### What is needed
Exclude the pictures and repeat all of the data exactly.

Data shown: Begin

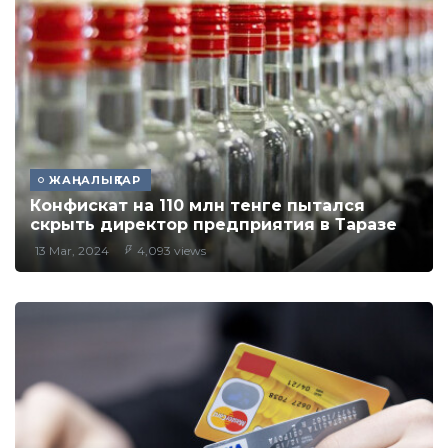
ЖАҢАЛЫҚТАР
Конфискат на 110 млн тенге пытался
скрыть директор предприятия в Таразе
13 Mar, 2024
4,093 views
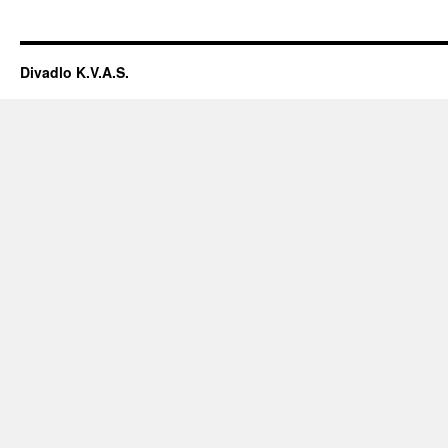
Divadlo K.V.A.S.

Data shown: End

### Result below
ЖАҢАЛЫҚТАР
Конфискат на 110 млн тенге пытался
скрыть директор предприятия в Таразе
13 Mar, 2024
4,093 views
Divadlo K.V.A.S.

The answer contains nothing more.